Today, the online Help centers feature cleaner, state-of-the-art web layouts, which the HPE team has created by replacing the traditional tripane format of online Help websites with the frameless top navigation output for HTML5. Additionally, the frameless feature of HTML5 enables search engines, such as Google, to easily access the content.
Flare’s responsive design feature is terrific. With a single output, we can deliver a properly proportioned view of our online Help regardless of the user’s device.
Reuven Fine Information Engineering Manager, Hewlett Packard Enterprise
“In the past, tripane really limited us when we tried to move all of our documentation online; web crawlers also had difficulty picking up topics in the output,” Fine recalled. “It’s a completely different world taking advantage of Flare’s flexibility to add a top navigation bar and mini TOCs that make the sites easier for users to read.”
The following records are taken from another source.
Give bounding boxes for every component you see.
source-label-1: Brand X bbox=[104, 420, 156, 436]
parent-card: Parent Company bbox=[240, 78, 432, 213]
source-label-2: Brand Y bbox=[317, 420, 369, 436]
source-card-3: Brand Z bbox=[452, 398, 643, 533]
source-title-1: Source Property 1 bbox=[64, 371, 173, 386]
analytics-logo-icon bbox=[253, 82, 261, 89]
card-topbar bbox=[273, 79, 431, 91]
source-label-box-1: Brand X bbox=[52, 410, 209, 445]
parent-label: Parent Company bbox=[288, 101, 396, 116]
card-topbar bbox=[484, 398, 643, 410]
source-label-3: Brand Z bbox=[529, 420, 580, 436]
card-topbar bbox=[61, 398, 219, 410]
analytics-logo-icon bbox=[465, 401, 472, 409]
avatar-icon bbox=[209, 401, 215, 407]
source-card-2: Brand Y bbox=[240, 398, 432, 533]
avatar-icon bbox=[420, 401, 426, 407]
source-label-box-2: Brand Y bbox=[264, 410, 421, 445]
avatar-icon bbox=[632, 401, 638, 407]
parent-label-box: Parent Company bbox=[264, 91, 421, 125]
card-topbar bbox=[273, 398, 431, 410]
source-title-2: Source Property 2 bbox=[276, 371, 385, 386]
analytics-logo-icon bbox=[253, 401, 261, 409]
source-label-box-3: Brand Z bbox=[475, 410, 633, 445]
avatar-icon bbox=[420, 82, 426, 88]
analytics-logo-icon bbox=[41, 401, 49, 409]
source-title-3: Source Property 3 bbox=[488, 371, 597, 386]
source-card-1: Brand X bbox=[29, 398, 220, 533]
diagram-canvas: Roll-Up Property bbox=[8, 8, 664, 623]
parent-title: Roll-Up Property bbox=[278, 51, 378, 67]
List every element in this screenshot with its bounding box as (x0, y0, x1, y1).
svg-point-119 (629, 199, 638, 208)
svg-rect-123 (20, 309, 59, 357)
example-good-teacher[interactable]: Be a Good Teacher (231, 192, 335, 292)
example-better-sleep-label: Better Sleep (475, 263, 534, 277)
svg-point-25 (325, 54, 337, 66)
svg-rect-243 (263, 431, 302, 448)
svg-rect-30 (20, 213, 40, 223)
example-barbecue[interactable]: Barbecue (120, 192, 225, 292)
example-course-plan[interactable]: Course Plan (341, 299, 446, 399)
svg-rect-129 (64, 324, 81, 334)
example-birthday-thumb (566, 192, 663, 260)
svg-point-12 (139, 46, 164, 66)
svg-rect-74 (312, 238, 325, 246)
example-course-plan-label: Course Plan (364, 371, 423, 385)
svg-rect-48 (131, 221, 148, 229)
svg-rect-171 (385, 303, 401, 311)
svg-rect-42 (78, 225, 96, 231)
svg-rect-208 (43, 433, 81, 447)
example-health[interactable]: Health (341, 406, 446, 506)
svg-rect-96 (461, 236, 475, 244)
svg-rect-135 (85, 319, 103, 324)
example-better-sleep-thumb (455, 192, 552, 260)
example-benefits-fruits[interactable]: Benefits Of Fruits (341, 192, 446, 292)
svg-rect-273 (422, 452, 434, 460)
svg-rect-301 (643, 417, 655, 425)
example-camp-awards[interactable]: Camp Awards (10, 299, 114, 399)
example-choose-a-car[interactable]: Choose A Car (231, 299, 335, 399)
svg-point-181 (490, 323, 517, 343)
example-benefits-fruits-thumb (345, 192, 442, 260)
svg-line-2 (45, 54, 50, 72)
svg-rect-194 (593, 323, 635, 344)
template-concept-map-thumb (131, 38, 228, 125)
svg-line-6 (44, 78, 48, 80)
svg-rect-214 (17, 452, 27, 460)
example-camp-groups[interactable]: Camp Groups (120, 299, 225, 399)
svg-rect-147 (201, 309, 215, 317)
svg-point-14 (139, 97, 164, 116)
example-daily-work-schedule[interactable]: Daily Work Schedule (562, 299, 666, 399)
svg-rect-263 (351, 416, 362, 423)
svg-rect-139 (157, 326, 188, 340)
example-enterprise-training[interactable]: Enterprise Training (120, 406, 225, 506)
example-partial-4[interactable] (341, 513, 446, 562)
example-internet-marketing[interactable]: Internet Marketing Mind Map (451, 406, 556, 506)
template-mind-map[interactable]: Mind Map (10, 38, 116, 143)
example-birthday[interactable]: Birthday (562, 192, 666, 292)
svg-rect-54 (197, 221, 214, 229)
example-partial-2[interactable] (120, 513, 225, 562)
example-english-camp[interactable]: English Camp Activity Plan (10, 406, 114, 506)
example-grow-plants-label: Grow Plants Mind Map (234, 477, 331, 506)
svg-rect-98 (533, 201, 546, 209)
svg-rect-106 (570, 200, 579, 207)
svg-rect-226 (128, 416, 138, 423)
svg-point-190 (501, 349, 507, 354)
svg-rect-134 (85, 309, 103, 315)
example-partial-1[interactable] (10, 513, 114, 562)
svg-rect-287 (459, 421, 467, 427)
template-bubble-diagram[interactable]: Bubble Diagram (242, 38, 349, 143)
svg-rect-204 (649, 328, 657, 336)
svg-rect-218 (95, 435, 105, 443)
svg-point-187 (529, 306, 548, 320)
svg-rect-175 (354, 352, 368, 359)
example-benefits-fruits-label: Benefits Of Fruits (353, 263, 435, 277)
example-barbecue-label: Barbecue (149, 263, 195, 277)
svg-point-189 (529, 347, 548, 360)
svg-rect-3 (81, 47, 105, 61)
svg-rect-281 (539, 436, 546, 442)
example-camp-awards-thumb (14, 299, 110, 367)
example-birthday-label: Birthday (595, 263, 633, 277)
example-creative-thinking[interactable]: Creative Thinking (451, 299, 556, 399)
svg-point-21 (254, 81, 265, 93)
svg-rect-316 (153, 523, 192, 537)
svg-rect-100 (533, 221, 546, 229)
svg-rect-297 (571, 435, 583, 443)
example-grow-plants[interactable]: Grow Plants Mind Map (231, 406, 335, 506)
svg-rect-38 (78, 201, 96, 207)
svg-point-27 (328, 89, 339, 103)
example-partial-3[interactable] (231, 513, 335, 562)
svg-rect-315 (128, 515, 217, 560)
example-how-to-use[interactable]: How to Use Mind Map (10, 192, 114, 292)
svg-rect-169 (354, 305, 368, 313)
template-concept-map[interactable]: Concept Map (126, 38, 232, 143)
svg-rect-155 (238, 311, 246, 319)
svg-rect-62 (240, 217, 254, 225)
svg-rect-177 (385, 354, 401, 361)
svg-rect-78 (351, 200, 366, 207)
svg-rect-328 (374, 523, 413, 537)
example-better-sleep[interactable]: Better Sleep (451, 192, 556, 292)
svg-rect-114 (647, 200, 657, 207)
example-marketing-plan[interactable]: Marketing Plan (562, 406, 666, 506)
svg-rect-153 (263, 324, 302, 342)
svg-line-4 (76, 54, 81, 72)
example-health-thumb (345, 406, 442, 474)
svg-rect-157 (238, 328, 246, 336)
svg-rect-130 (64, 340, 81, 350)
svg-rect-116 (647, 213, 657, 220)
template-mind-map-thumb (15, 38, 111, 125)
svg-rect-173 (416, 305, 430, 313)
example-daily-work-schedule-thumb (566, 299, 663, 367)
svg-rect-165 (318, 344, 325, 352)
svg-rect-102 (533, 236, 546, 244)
Baynash added, “Flare’s top navigation has really helped us to provide a more modern, seamless web experience for users, who love the look and feel of the new online Help and the consistency across the different centers. Since the content is less cluttered, customers are able to search through the information more quickly.”
Significantly, the HPE online Help centers’ responsive design means that the interface automatically adjusts to users’ screens–whether they are using a desktop system, mobile phone, or tablet.
“Flare’s responsive design feature is terrific. With a single output, we can deliver a properly proportioned view of our online Help regardless of the user’s device,” Fine said. “This is important given the increasing number of people who access the Internet today via mobile devices rather than their desktops or laptops.”
Feedback on the Help centers have been positive, according to Baynash: “Our customers love having the flexibility to access content however they want. It’s also been especially helpful for our marketing contacts who have to quickly check things on their phones when they’re at customer sites.”
Multimedia Creates an Interactive Experience
The HPE team also takes advantage of MadCap Flare’s native XML foundation to easily add in multimedia that they have created using external XML tools. These include images, movie galleries, and animated GIFs.
The ability to go under the hood and access Flare’s XML code has been very advantageous. It has allowed us to fine-tune formatting and effectively troubleshoot problems.
Reuven Fine Information Engineering Manager, Hewlett Packard Enterprise
“Nowadays people like fast content, so if you can show something in a graphic or short movie instead of just words, it has a much better impact,” Fine observed. “The ability to go under the hood and access Flare’s XML code has been very advantageous. It has allowed us to fine-tune formatting and effectively troubleshoot problems.”
Baynash noted, “Thanks to Flare, we’ve been able to achieve our goal of redesigning our Help to better support customers and create a really inviting exploratory experience. We look forward to continuing our work with Flare and the MadCap team to build on this success.”